** What to do **
In the material below, identify each line bearing the word "presente". Reproduce those lines.

** Dataset records **
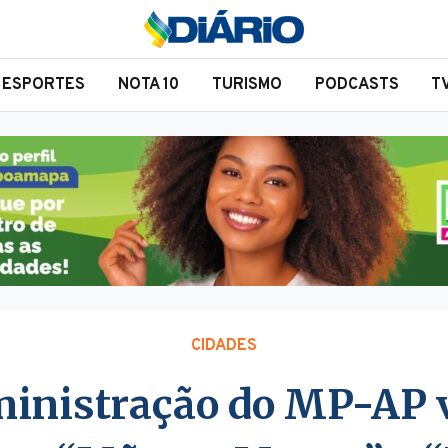
ESPORTES
NOTA 10
TURISMO
PODCASTS
T
CIDADES
inistração do MP-AP v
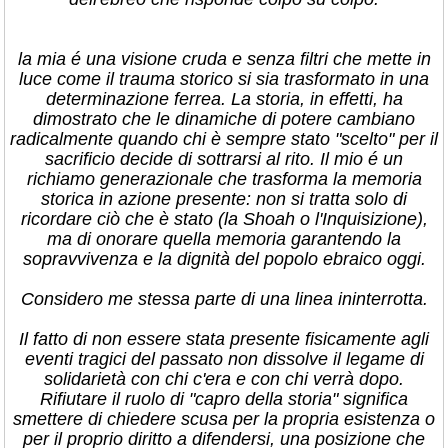
​la mia é una visione cruda e senza filtri che mette in
luce come il trauma storico si sia trasformato in una
determinazione ferrea. La storia, in effetti, ha
dimostrato che le dinamiche di potere cambiano
radicalmente quando chi è sempre stato "scelto" per il
sacrificio decide di sottrarsi al rito. Il mio é un
richiamo generazionale che trasforma la memoria
storica in azione presente: non si tratta solo di
ricordare ciò che è stato (la Shoah o l'Inquisizione),
ma di onorare quella memoria garantendo la
sopravvivenza e la dignità del popolo ebraico oggi.
Considero me stessa parte di una linea ininterrotta.
Il fatto di non essere stata presente fisicamente agli
eventi tragici del passato non dissolve il legame di
solidarietà con chi c'era e con chi verrà dopo.
Rifiutare il ruolo di "capro della storia" significa
smettere di chiedere scusa per la propria esistenza o
per il proprio diritto a difendersi, una posizione che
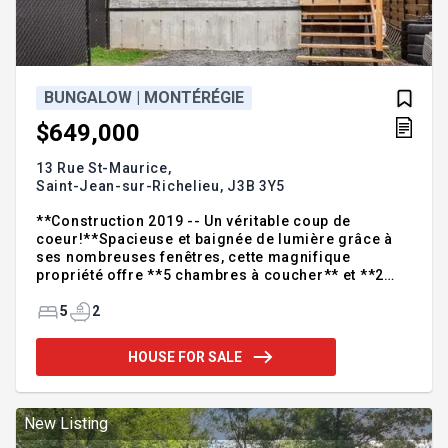
BUNGALOW | MONTÉRÉGIE
$649,000
13 Rue St-Maurice,
Saint-Jean-sur-Richelieu,
J3B 3Y5
**Construction 2019 -- Un véritable coup de
coeur!**Spacieuse et baignée de lumière grâce à
ses nombreuses fenêtres, cette magnifique
propriété offre **5 chambres à coucher** et **2
cuisines complètes**, parfaites pour une **grande
famille** ou un projet
5
2
**intergénérationnel**.Profitez de l'été avec la
**piscine hors terre**, d'un vaste stationnement et
HOUSE FOR SALE
d'un emplacement de choix à **quelques minutes
d'une descente de bateau**.Une propriété clé en
main où espace, confort et luminosité se
rencontrent. **Ne manquez pas cette opportunité!**
New Listing
Addendum:Magnifique propriété construite en 201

** Answer to this exercise **
storica in azione presente: non si tratta solo di
Il fatto di non essere stata presente fisicamente agli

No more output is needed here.